Trying to fit the development of today’s social media into established patterns of social theory that have evolved over centuries is challenging, as is the issue of accessing, archiving, and maintaining content that is far more ephemeral than the types of media maintained and used for research in the past.
Artist Mark Tribe started Rhizome to create a community among online artists. It “has played an integral role in the history, definition, and growth of contemporary art engaged with technology and the internet. Today, Rhizome commissions, exhibits, preserves, and creates critical discussion around digital art,” according to its About page. In January 2016, the Andrew W. Mellon Foundation awarded Rhizome a $600,000 grant—the largest it had ever received—to develop Webrecorder as a digital archiving platform for “interfaces, photos, video, and other ‘rich’ content, making it ideal for storing online and social media-based artworks.”
Webrecorder was developed by Ilya Kreymer, who previously worked on the Internet Archive’s Wayback Machine and oldweb.today (a system to combine web archives with emulated, or virtual, browsers, which allows users to view old websites using a selection of old and/or new browsers).

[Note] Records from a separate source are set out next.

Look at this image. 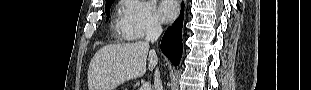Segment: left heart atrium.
<instances>
[{"label":"left heart atrium","instance_id":"left-heart-atrium-1","mask_svg":"<svg viewBox=\"0 0 311 90\" xmlns=\"http://www.w3.org/2000/svg\"><path fill=\"white\" fill-rule=\"evenodd\" d=\"M158 11L163 22H171L178 15L179 6L175 0H164L160 2Z\"/></svg>","mask_w":311,"mask_h":90}]
</instances>
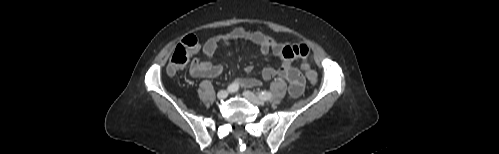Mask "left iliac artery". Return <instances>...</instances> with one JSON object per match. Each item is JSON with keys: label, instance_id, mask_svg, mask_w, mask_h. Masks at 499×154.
Returning <instances> with one entry per match:
<instances>
[{"label": "left iliac artery", "instance_id": "1", "mask_svg": "<svg viewBox=\"0 0 499 154\" xmlns=\"http://www.w3.org/2000/svg\"><path fill=\"white\" fill-rule=\"evenodd\" d=\"M259 97L262 99V100H269L271 97H272V93L271 92H268V91H263V92H260L259 94Z\"/></svg>", "mask_w": 499, "mask_h": 154}]
</instances>
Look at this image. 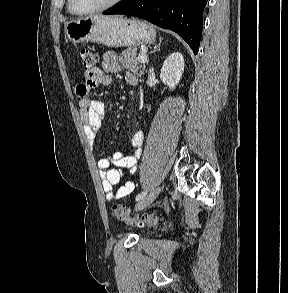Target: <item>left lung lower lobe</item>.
<instances>
[{
  "instance_id": "obj_1",
  "label": "left lung lower lobe",
  "mask_w": 288,
  "mask_h": 293,
  "mask_svg": "<svg viewBox=\"0 0 288 293\" xmlns=\"http://www.w3.org/2000/svg\"><path fill=\"white\" fill-rule=\"evenodd\" d=\"M207 0H122L103 14H125L145 19L180 35L197 54Z\"/></svg>"
}]
</instances>
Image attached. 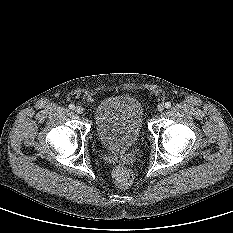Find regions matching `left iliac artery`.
Returning <instances> with one entry per match:
<instances>
[{"label":"left iliac artery","instance_id":"left-iliac-artery-1","mask_svg":"<svg viewBox=\"0 0 233 233\" xmlns=\"http://www.w3.org/2000/svg\"><path fill=\"white\" fill-rule=\"evenodd\" d=\"M165 107H166V108H170V107H171V103H170V102H166V103H165Z\"/></svg>","mask_w":233,"mask_h":233}]
</instances>
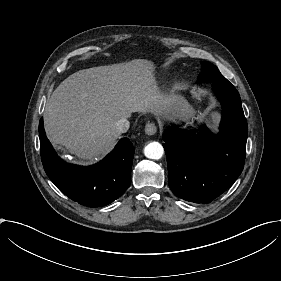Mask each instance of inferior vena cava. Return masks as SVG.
Masks as SVG:
<instances>
[{
  "label": "inferior vena cava",
  "mask_w": 281,
  "mask_h": 281,
  "mask_svg": "<svg viewBox=\"0 0 281 281\" xmlns=\"http://www.w3.org/2000/svg\"><path fill=\"white\" fill-rule=\"evenodd\" d=\"M115 126L120 133H125L128 131L130 123L126 118H122L115 123Z\"/></svg>",
  "instance_id": "1"
}]
</instances>
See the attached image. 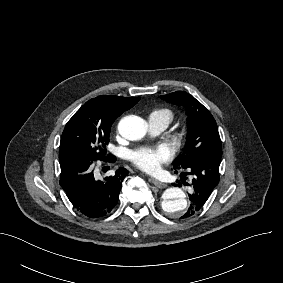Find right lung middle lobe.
Instances as JSON below:
<instances>
[{"instance_id": "right-lung-middle-lobe-1", "label": "right lung middle lobe", "mask_w": 283, "mask_h": 283, "mask_svg": "<svg viewBox=\"0 0 283 283\" xmlns=\"http://www.w3.org/2000/svg\"><path fill=\"white\" fill-rule=\"evenodd\" d=\"M139 100L140 97H96L87 101L65 126L60 141L59 159L84 155L92 160H104L111 125Z\"/></svg>"}]
</instances>
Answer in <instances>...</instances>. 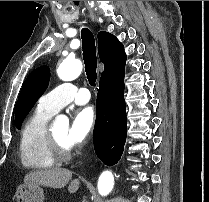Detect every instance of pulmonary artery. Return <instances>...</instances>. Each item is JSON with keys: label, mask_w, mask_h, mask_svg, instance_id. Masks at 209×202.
Segmentation results:
<instances>
[{"label": "pulmonary artery", "mask_w": 209, "mask_h": 202, "mask_svg": "<svg viewBox=\"0 0 209 202\" xmlns=\"http://www.w3.org/2000/svg\"><path fill=\"white\" fill-rule=\"evenodd\" d=\"M90 97L91 95L88 89L70 82H65L44 94L39 99L38 106L55 114L61 108L72 102L79 105L85 104L90 100Z\"/></svg>", "instance_id": "e3ab8cb5"}]
</instances>
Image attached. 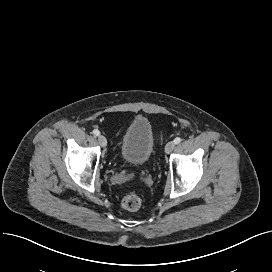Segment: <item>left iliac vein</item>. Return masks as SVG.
<instances>
[{
	"instance_id": "obj_1",
	"label": "left iliac vein",
	"mask_w": 272,
	"mask_h": 272,
	"mask_svg": "<svg viewBox=\"0 0 272 272\" xmlns=\"http://www.w3.org/2000/svg\"><path fill=\"white\" fill-rule=\"evenodd\" d=\"M174 148H175V143H174V141L168 142V143L166 144V146H165V153H166V154H170V153L173 151Z\"/></svg>"
}]
</instances>
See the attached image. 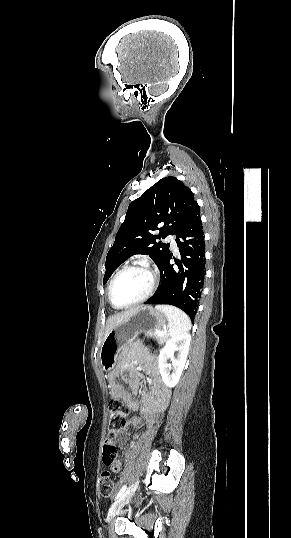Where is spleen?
Listing matches in <instances>:
<instances>
[{
    "label": "spleen",
    "instance_id": "obj_1",
    "mask_svg": "<svg viewBox=\"0 0 291 538\" xmlns=\"http://www.w3.org/2000/svg\"><path fill=\"white\" fill-rule=\"evenodd\" d=\"M156 310L165 314L168 319V335L171 337L179 336L191 329L189 316L181 309L171 305H156Z\"/></svg>",
    "mask_w": 291,
    "mask_h": 538
}]
</instances>
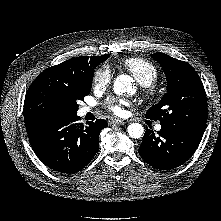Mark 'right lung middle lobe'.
I'll use <instances>...</instances> for the list:
<instances>
[{"label": "right lung middle lobe", "instance_id": "dd1d6c3e", "mask_svg": "<svg viewBox=\"0 0 221 221\" xmlns=\"http://www.w3.org/2000/svg\"><path fill=\"white\" fill-rule=\"evenodd\" d=\"M110 55L100 56L93 69L76 76L55 67L45 69L30 85L24 101V116L60 117L74 115L77 102L89 95L94 68Z\"/></svg>", "mask_w": 221, "mask_h": 221}]
</instances>
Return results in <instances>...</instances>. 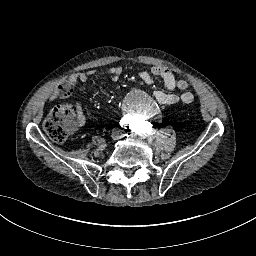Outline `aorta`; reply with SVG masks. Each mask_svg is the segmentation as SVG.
<instances>
[{"instance_id":"obj_1","label":"aorta","mask_w":256,"mask_h":256,"mask_svg":"<svg viewBox=\"0 0 256 256\" xmlns=\"http://www.w3.org/2000/svg\"><path fill=\"white\" fill-rule=\"evenodd\" d=\"M124 109L126 113L142 122L153 120L158 112L159 105L151 94L144 89H133L124 98Z\"/></svg>"}]
</instances>
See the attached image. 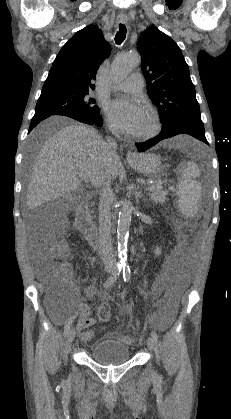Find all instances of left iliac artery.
Returning <instances> with one entry per match:
<instances>
[{
	"mask_svg": "<svg viewBox=\"0 0 231 419\" xmlns=\"http://www.w3.org/2000/svg\"><path fill=\"white\" fill-rule=\"evenodd\" d=\"M130 276H131V270L129 265H123V279L125 282H129L130 280ZM151 336L153 337V339L155 340V342L158 341V335L155 331L151 332Z\"/></svg>",
	"mask_w": 231,
	"mask_h": 419,
	"instance_id": "1",
	"label": "left iliac artery"
}]
</instances>
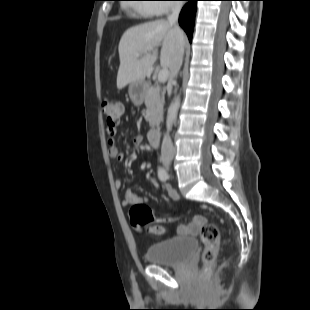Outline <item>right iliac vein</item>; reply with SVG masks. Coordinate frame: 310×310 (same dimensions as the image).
<instances>
[{
    "label": "right iliac vein",
    "instance_id": "1",
    "mask_svg": "<svg viewBox=\"0 0 310 310\" xmlns=\"http://www.w3.org/2000/svg\"><path fill=\"white\" fill-rule=\"evenodd\" d=\"M162 161H163V164L166 167H169L171 165V163H172V158L168 157V156H165V157H163Z\"/></svg>",
    "mask_w": 310,
    "mask_h": 310
}]
</instances>
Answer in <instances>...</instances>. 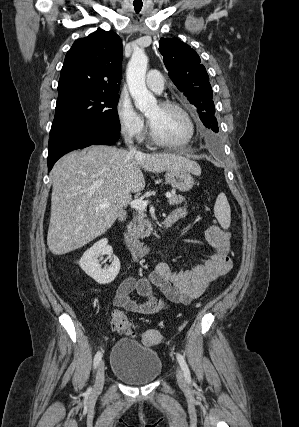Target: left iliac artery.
Returning a JSON list of instances; mask_svg holds the SVG:
<instances>
[{"mask_svg":"<svg viewBox=\"0 0 299 427\" xmlns=\"http://www.w3.org/2000/svg\"><path fill=\"white\" fill-rule=\"evenodd\" d=\"M177 360L179 362V365L184 373V377L187 381L191 380V375H190V371L188 368V365L186 363V361L184 360L183 356L179 353H177Z\"/></svg>","mask_w":299,"mask_h":427,"instance_id":"left-iliac-artery-1","label":"left iliac artery"}]
</instances>
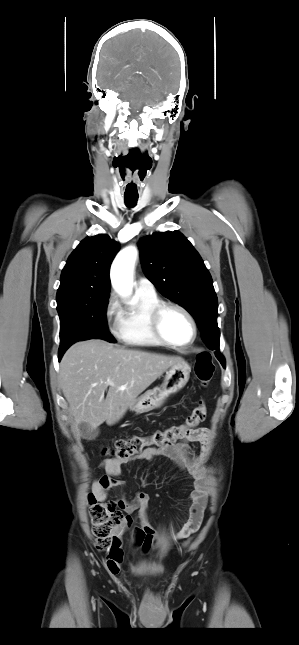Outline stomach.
Listing matches in <instances>:
<instances>
[{"mask_svg":"<svg viewBox=\"0 0 299 645\" xmlns=\"http://www.w3.org/2000/svg\"><path fill=\"white\" fill-rule=\"evenodd\" d=\"M190 372L191 368L184 360L174 364L166 372L163 384L138 397L130 406V410L141 414L161 407L171 394L178 392L187 384Z\"/></svg>","mask_w":299,"mask_h":645,"instance_id":"0dacf381","label":"stomach"}]
</instances>
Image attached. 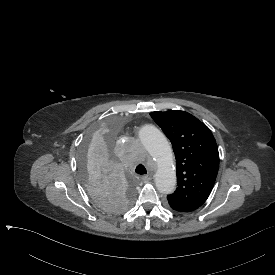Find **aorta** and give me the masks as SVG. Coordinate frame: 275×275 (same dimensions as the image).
<instances>
[{"mask_svg":"<svg viewBox=\"0 0 275 275\" xmlns=\"http://www.w3.org/2000/svg\"><path fill=\"white\" fill-rule=\"evenodd\" d=\"M139 138L143 143L149 144V157L160 161L154 176L157 190L162 194L173 193L176 187V171L172 150L165 135L154 125L147 124L139 130Z\"/></svg>","mask_w":275,"mask_h":275,"instance_id":"762f6f07","label":"aorta"}]
</instances>
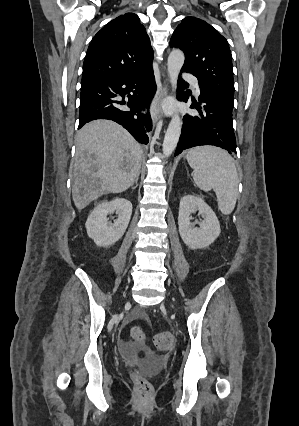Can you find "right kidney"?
<instances>
[{
  "label": "right kidney",
  "mask_w": 299,
  "mask_h": 426,
  "mask_svg": "<svg viewBox=\"0 0 299 426\" xmlns=\"http://www.w3.org/2000/svg\"><path fill=\"white\" fill-rule=\"evenodd\" d=\"M118 219L114 224L108 222L107 215L115 212ZM132 215V204L125 198H115L98 204L86 221L88 236L100 247L117 242L125 233Z\"/></svg>",
  "instance_id": "right-kidney-1"
}]
</instances>
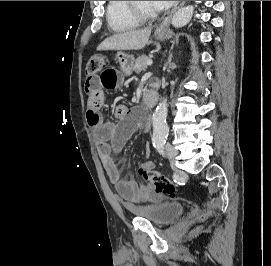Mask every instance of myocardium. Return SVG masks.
<instances>
[{"instance_id": "myocardium-1", "label": "myocardium", "mask_w": 271, "mask_h": 266, "mask_svg": "<svg viewBox=\"0 0 271 266\" xmlns=\"http://www.w3.org/2000/svg\"><path fill=\"white\" fill-rule=\"evenodd\" d=\"M136 1H126L129 13L140 23L151 22L157 18V13L148 14L137 7Z\"/></svg>"}]
</instances>
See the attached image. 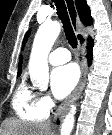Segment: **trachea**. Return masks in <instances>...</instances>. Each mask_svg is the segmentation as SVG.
<instances>
[{"mask_svg": "<svg viewBox=\"0 0 112 135\" xmlns=\"http://www.w3.org/2000/svg\"><path fill=\"white\" fill-rule=\"evenodd\" d=\"M54 3L56 6V9H57L58 17L60 18V20L63 24V29L65 32L66 39L68 40V43L73 48H76L77 47V39H76L74 30L72 28L69 16H68L66 4H65L64 0H54ZM68 7H69V5H68ZM70 7L72 9H74L73 2H70Z\"/></svg>", "mask_w": 112, "mask_h": 135, "instance_id": "3493384b", "label": "trachea"}]
</instances>
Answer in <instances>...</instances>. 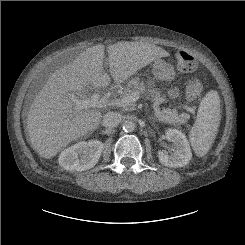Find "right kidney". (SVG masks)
<instances>
[{"instance_id":"ca27d5eb","label":"right kidney","mask_w":245,"mask_h":245,"mask_svg":"<svg viewBox=\"0 0 245 245\" xmlns=\"http://www.w3.org/2000/svg\"><path fill=\"white\" fill-rule=\"evenodd\" d=\"M104 144L98 140L79 142L64 149L59 156V165L68 171H85L96 165Z\"/></svg>"}]
</instances>
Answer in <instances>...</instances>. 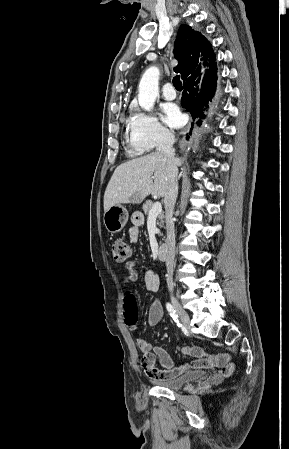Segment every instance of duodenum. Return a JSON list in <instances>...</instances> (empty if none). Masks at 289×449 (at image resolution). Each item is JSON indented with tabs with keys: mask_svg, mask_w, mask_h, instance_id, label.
I'll return each mask as SVG.
<instances>
[{
	"mask_svg": "<svg viewBox=\"0 0 289 449\" xmlns=\"http://www.w3.org/2000/svg\"><path fill=\"white\" fill-rule=\"evenodd\" d=\"M157 256L159 260L165 261L168 256V245L166 243H162L159 245L157 249Z\"/></svg>",
	"mask_w": 289,
	"mask_h": 449,
	"instance_id": "410a0bca",
	"label": "duodenum"
}]
</instances>
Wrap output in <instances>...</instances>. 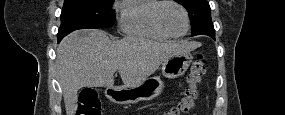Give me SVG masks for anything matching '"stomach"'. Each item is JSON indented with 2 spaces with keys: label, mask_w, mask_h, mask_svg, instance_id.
Masks as SVG:
<instances>
[{
  "label": "stomach",
  "mask_w": 285,
  "mask_h": 115,
  "mask_svg": "<svg viewBox=\"0 0 285 115\" xmlns=\"http://www.w3.org/2000/svg\"><path fill=\"white\" fill-rule=\"evenodd\" d=\"M191 61L190 53L173 55L164 60L162 73L169 79L180 77L187 71ZM163 89L164 83L161 79L152 77L132 86H109L105 90V95L113 103L128 105L157 98Z\"/></svg>",
  "instance_id": "1"
}]
</instances>
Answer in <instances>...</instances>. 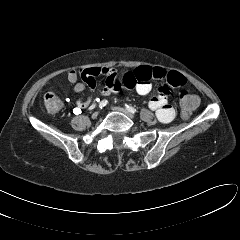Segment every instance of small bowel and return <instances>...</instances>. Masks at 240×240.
Listing matches in <instances>:
<instances>
[{
	"label": "small bowel",
	"mask_w": 240,
	"mask_h": 240,
	"mask_svg": "<svg viewBox=\"0 0 240 240\" xmlns=\"http://www.w3.org/2000/svg\"><path fill=\"white\" fill-rule=\"evenodd\" d=\"M104 76L105 83L100 88L102 95H110L122 89L135 90L139 95H147L152 89L151 80L156 79L162 82L159 93L149 101V108L155 112L158 120L162 123H169L175 118V109L168 103V95L171 90L180 88L186 82L185 77L176 72L168 71L161 67L142 66L127 71L119 79L116 70L108 67H93L82 70L79 75L75 70L67 73V79L72 84L75 92H82L86 87L90 91L96 88L95 77ZM79 77L81 81H79ZM91 99L78 100L75 111L88 107Z\"/></svg>",
	"instance_id": "small-bowel-1"
}]
</instances>
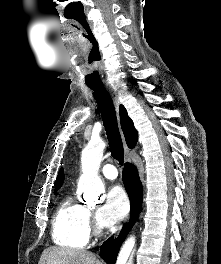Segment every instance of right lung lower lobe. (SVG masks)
<instances>
[{"label":"right lung lower lobe","mask_w":221,"mask_h":264,"mask_svg":"<svg viewBox=\"0 0 221 264\" xmlns=\"http://www.w3.org/2000/svg\"><path fill=\"white\" fill-rule=\"evenodd\" d=\"M122 178L130 199L131 217L129 224L123 227L117 239L114 240V238L111 237L101 246L100 254L107 264H115L119 248L133 227L142 206V184L135 166L131 163H126L123 169Z\"/></svg>","instance_id":"obj_1"}]
</instances>
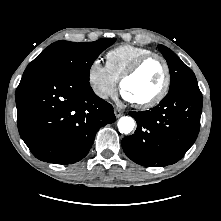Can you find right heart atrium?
Returning a JSON list of instances; mask_svg holds the SVG:
<instances>
[{"instance_id": "1", "label": "right heart atrium", "mask_w": 221, "mask_h": 221, "mask_svg": "<svg viewBox=\"0 0 221 221\" xmlns=\"http://www.w3.org/2000/svg\"><path fill=\"white\" fill-rule=\"evenodd\" d=\"M86 80L92 93L101 100L115 98L118 93L117 80L109 73L99 58L93 59L86 73Z\"/></svg>"}]
</instances>
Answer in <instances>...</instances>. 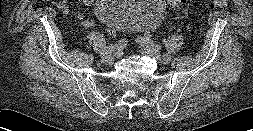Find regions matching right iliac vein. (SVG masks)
<instances>
[{"instance_id":"63e3f726","label":"right iliac vein","mask_w":253,"mask_h":131,"mask_svg":"<svg viewBox=\"0 0 253 131\" xmlns=\"http://www.w3.org/2000/svg\"><path fill=\"white\" fill-rule=\"evenodd\" d=\"M113 59H114V56L112 54L105 55L101 58L103 63H108V64L112 63Z\"/></svg>"}]
</instances>
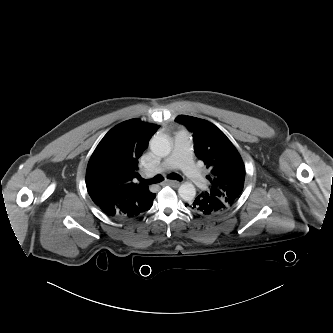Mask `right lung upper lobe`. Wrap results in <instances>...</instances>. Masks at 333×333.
I'll use <instances>...</instances> for the list:
<instances>
[{"mask_svg":"<svg viewBox=\"0 0 333 333\" xmlns=\"http://www.w3.org/2000/svg\"><path fill=\"white\" fill-rule=\"evenodd\" d=\"M158 125L131 119L112 128L93 152L86 171V187L99 206L113 205L130 215L148 210L155 194L137 173L138 158Z\"/></svg>","mask_w":333,"mask_h":333,"instance_id":"obj_1","label":"right lung upper lobe"}]
</instances>
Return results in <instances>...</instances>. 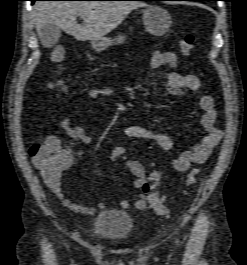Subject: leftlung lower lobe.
Listing matches in <instances>:
<instances>
[{
	"label": "left lung lower lobe",
	"mask_w": 247,
	"mask_h": 265,
	"mask_svg": "<svg viewBox=\"0 0 247 265\" xmlns=\"http://www.w3.org/2000/svg\"><path fill=\"white\" fill-rule=\"evenodd\" d=\"M143 1H166V0H143ZM174 1V0H171ZM184 1H202V0H184Z\"/></svg>",
	"instance_id": "obj_1"
}]
</instances>
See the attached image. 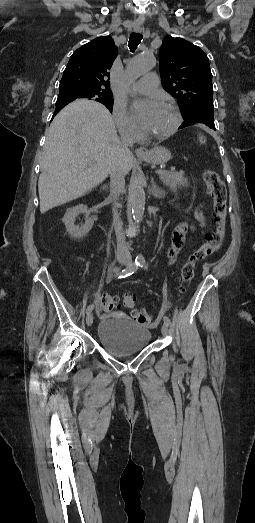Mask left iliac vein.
I'll return each instance as SVG.
<instances>
[{
	"instance_id": "obj_1",
	"label": "left iliac vein",
	"mask_w": 255,
	"mask_h": 523,
	"mask_svg": "<svg viewBox=\"0 0 255 523\" xmlns=\"http://www.w3.org/2000/svg\"><path fill=\"white\" fill-rule=\"evenodd\" d=\"M161 332H162L163 336H166L168 334L169 329H168V325L166 323H164L162 325Z\"/></svg>"
}]
</instances>
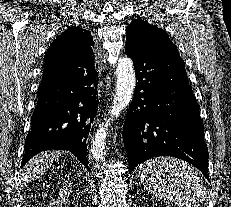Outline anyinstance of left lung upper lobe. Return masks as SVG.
I'll return each instance as SVG.
<instances>
[{
	"label": "left lung upper lobe",
	"instance_id": "1",
	"mask_svg": "<svg viewBox=\"0 0 231 207\" xmlns=\"http://www.w3.org/2000/svg\"><path fill=\"white\" fill-rule=\"evenodd\" d=\"M126 49L131 52H152L160 55H179L167 33L138 18L126 29Z\"/></svg>",
	"mask_w": 231,
	"mask_h": 207
}]
</instances>
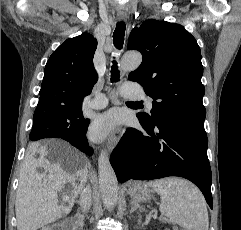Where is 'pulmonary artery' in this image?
I'll list each match as a JSON object with an SVG mask.
<instances>
[{"label":"pulmonary artery","mask_w":241,"mask_h":230,"mask_svg":"<svg viewBox=\"0 0 241 230\" xmlns=\"http://www.w3.org/2000/svg\"><path fill=\"white\" fill-rule=\"evenodd\" d=\"M121 94L130 99V100H145L146 104L149 108L152 107V100L150 98H146L143 92L139 89L137 84L132 83V82H127L122 85L121 88ZM107 98L103 95L100 94L93 98L91 101H89L88 105L90 108L93 109H101L107 106Z\"/></svg>","instance_id":"e3ab8cb5"}]
</instances>
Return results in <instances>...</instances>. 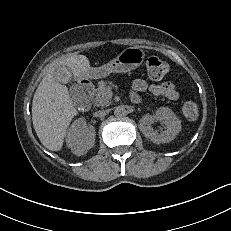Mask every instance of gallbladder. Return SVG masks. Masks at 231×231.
Wrapping results in <instances>:
<instances>
[{
  "instance_id": "gallbladder-1",
  "label": "gallbladder",
  "mask_w": 231,
  "mask_h": 231,
  "mask_svg": "<svg viewBox=\"0 0 231 231\" xmlns=\"http://www.w3.org/2000/svg\"><path fill=\"white\" fill-rule=\"evenodd\" d=\"M55 77L57 81L64 82V83H69L72 80L70 69L65 67L58 68V70H56L55 72Z\"/></svg>"
}]
</instances>
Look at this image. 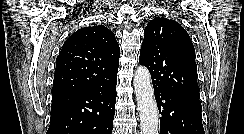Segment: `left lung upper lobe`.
I'll list each match as a JSON object with an SVG mask.
<instances>
[{
	"label": "left lung upper lobe",
	"instance_id": "5c2ea615",
	"mask_svg": "<svg viewBox=\"0 0 244 134\" xmlns=\"http://www.w3.org/2000/svg\"><path fill=\"white\" fill-rule=\"evenodd\" d=\"M139 62L148 68L154 90L199 96L195 49L176 21L156 17L148 23Z\"/></svg>",
	"mask_w": 244,
	"mask_h": 134
}]
</instances>
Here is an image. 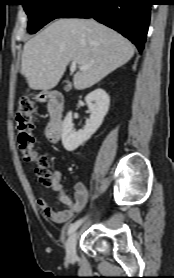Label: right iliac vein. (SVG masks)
Masks as SVG:
<instances>
[{"label":"right iliac vein","instance_id":"63e3f726","mask_svg":"<svg viewBox=\"0 0 174 278\" xmlns=\"http://www.w3.org/2000/svg\"><path fill=\"white\" fill-rule=\"evenodd\" d=\"M77 232L70 235L66 243V257L70 263H75L77 259L76 255V243H77Z\"/></svg>","mask_w":174,"mask_h":278}]
</instances>
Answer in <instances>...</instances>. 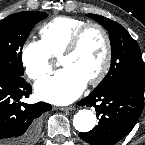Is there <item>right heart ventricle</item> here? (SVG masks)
<instances>
[{
    "instance_id": "obj_1",
    "label": "right heart ventricle",
    "mask_w": 145,
    "mask_h": 145,
    "mask_svg": "<svg viewBox=\"0 0 145 145\" xmlns=\"http://www.w3.org/2000/svg\"><path fill=\"white\" fill-rule=\"evenodd\" d=\"M87 23L77 17H54L40 28L41 42L51 56L58 57L75 31Z\"/></svg>"
}]
</instances>
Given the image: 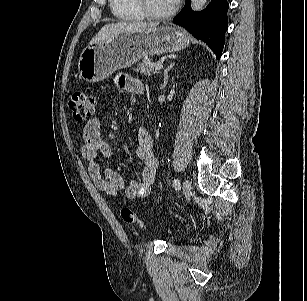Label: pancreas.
Masks as SVG:
<instances>
[{"label": "pancreas", "instance_id": "1", "mask_svg": "<svg viewBox=\"0 0 307 301\" xmlns=\"http://www.w3.org/2000/svg\"><path fill=\"white\" fill-rule=\"evenodd\" d=\"M155 64L151 62L147 57L144 58V61L142 63H139L136 68H134L135 71L140 72L143 75L151 76L152 74H155L154 71Z\"/></svg>", "mask_w": 307, "mask_h": 301}]
</instances>
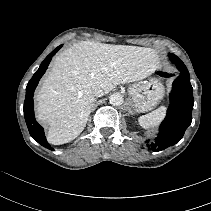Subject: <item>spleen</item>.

Rhizome’s work with Kreymer began in 2015, but the Mellon Foundation funding allowed the organization to hire him and move Webrecorder from conception to completion. The project complements Rhizome’s other major digital preservation research, emulation as a service (EaaS), which it jointly developed with the University of Freiburg. EaaS allows “users to understand and access legacy software and operating systems via a modern web browser.” oldweb.today “uses a similar approach to connect websites from multiple existing web archives, including the Library of Congress, Stanford Library Archives, Rhizome ArtBase and the Internet Archive’s Wayback Machine, to contemporaneous browsers like Mosaic and Netscape Navigator.”
“Right now, digital preservation is out of the reach of most people. They don’t have control,” Zachary Kaplan, Rhizome’s executive director, tells ARTnews. “People hear the phrase ‘digital preservation,’ and they think about artwork made in the ’90s, but actually we’re preserving work that’s being made today, that’s at risk of being lost as soon as it’s live.”
Webrecorder’s Ease of Use
“The things we create and discover and share online—from embedded videos to social media profiles—are often lost, or become unrecognizable with the passage of time,” says Michael Connor, Rhizome’s artistic director. “Webrecorder, with its ability to capture and play back dynamic web content, and its emphasis on putting tools into users’ hands, is a major step towards addressing this, and improving digital social memory for all.” Webrecorder was built with open source tools and was released under an Apache open source license. It supports multiple back ends and integrates with existing preservation systems.
Taking Webrecorder for a Spin
The Webrecorder available today is still an early version that was used to test concepts and to attract funding, so it is best seen as a beta version. Still, it is a fascinating precursor to how individuals (and organizations) may someday be able to find, mark, save, and retain key information or performances that are now on the web but may someday disappear. Clearly, this is a step in the right direction.